Usage#

from PolyDeDupe import deduplicate_dataset, display_dataset_entries
from datasets import load_dataset

dataset = load_dataset("tatsu-lab/alpaca",split="train")
ds_dedup, duplicate_clusters = deduplicate_dataset(newdataset, jaccard_threshold=0.90)
display_dataset_entries(newdataset, duplicate_clusters)

Output:

Original dataset size: 52002
Number of duplicate clusters: 40
Files in duplicate cluster: 82
Unique files in duplicate cluster: 52
Filtered dataset size: 51972
Cluster:
Base Index: 1482, Data: {'instruction': 'Find the five largest cities in France.', 'input': '', 'output': 'The five largest cities in France are Paris, Marseille, Lyon, Toulouse, and Nice.', 'text': 'Below is an instruction that describes a task. Write a response that appropriately completes the request.\n\n### Instruction:\nFind the five largest cities in France.\n\n### Response:\nThe five largest cities in France are Paris, Marseille, Lyon, Toulouse, and Nice.'}
Base Index: 1820, Data: {'instruction': 'Name five cities in France.', 'input': '', 'output': 'The five cities in France are Paris, Marseille, Lyon, Toulouse, and Nice.', 'text': 'Below is an instruction that describes a task. Write a response that appropriately completes the request.\n\n### Instruction:\nName five cities in France.\n\n### Response:\nThe five cities in France are Paris, Marseille, Lyon, Toulouse, and Nice.'}

Supported Langauges#

  • Western European Languages:

    • French, German, Spanish, Portuguese, Italian, Dutch, etc.

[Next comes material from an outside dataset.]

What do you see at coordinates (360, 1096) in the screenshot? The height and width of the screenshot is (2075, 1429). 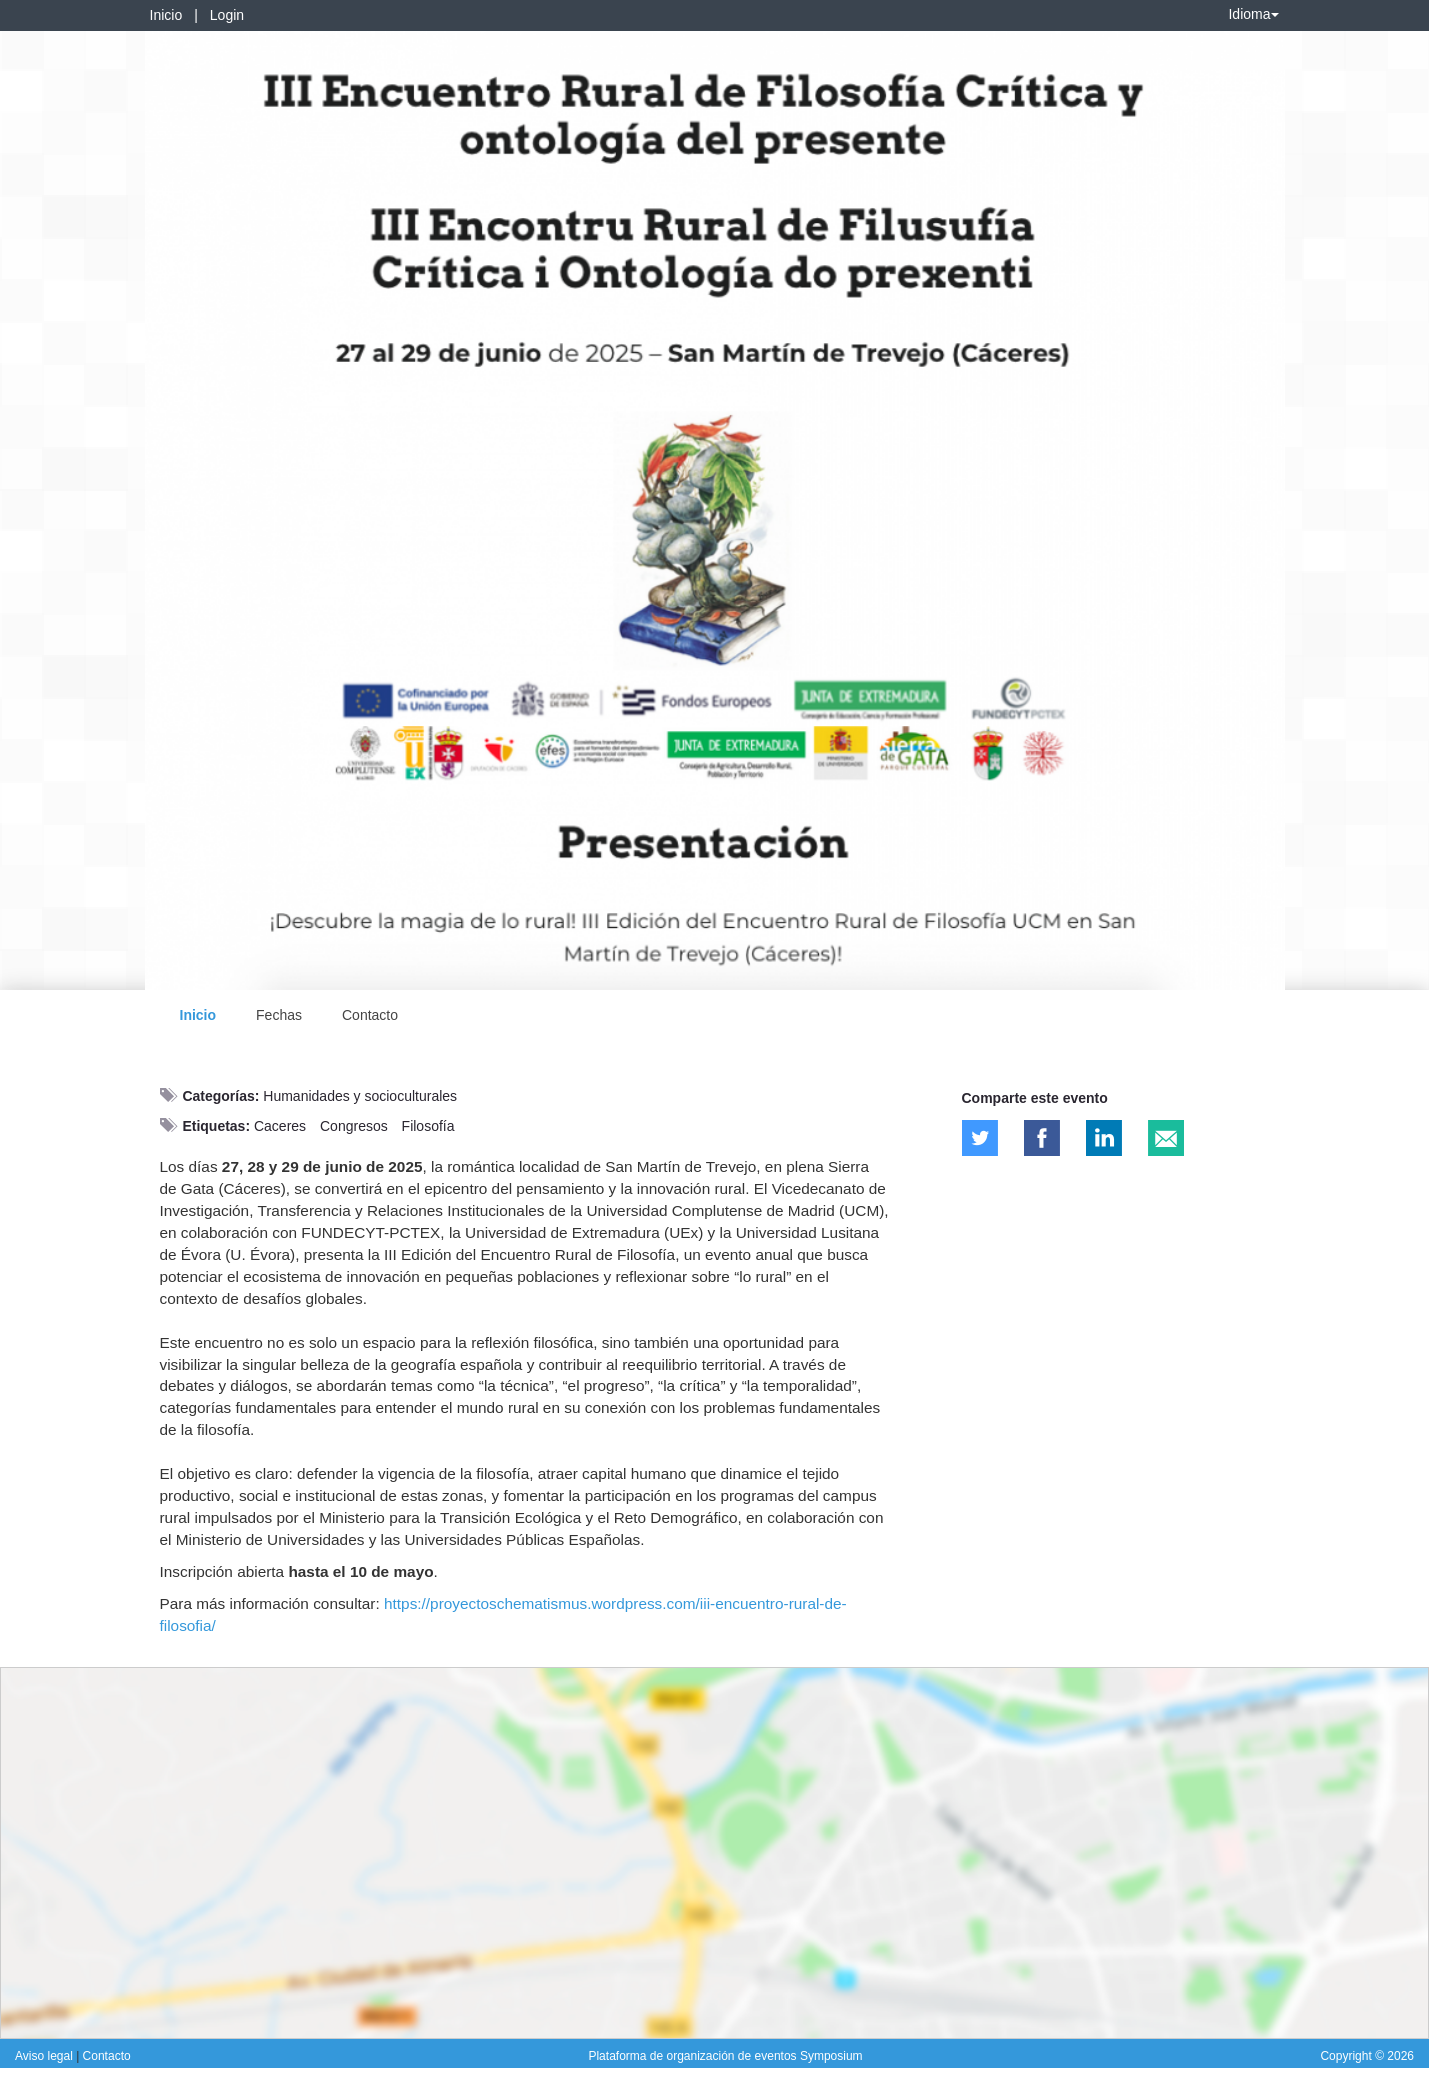 I see `Humanidades y socioculturales` at bounding box center [360, 1096].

  • Central European and Baltic Languages:

    • Czech, Polish, Slovak, Hungarian, Croatian, Slovenian, Latvian, Lithuanian, etc.

  • Additional European Languages:

    • Additional European languages with special characters.

  • Vietnamese and Some African Languages:

    • Vietnamese and various African languages using extended Latin characters.

  • Slavic Languages Using Cyrillic Script:

    • Russian, Bulgarian, Serbian, Ukrainian, Belarusian, Macedonian, etc.

  • Greek Language:

    • Modern Greek.

  • Arabic Language and its Variants:

    • Standard Arabic, Persian (Farsi), Urdu, Pashto, Kurdish (Sorani), etc.

  • Languages Using the Devanagari Script:

    • Hindi, Marathi, Sanskrit, Nepali, Konkani, Bodo, etc.

  • Ethiopic Script Languages:

    • Amharic, Tigrinya, and other languages in Ethiopia and Eritrea.

  • Tifinagh Script for Berber Languages:

    • Berber languages in North Africa.

  • Vai Script:

    • Used for the Vai language in West Africa.

  • East Asian Languages:

    • Chinese, Japanese, Korean.

  • Dravidian Languages:

    • Tamil, Telugu, Kannada, Malayalam.

  • Indian Languages:

    • Bengali, Punjabi, Gujarati, Oriya.

  • General Latin, Numerals, and Underscore:

    • Basic Latin characters, numbers, and underscore used globally.